**Dataset extract:**
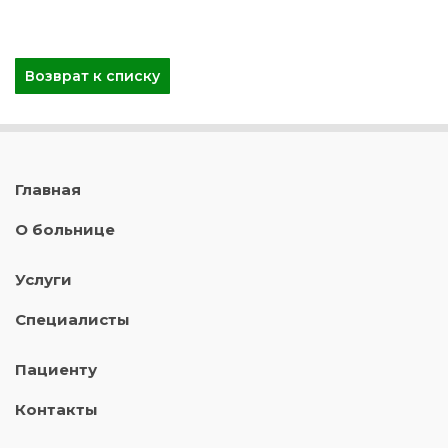
Возврат к списку
Главная
О больнице
Услуги
Специалисты
Пациенту
Контакты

**Requirement:**
All of the records above are to be written out exactly, minus their images.

**The answer:**
Возврат к списку
Главная
О больнице
Услуги
Специалисты
Пациенту
Контакты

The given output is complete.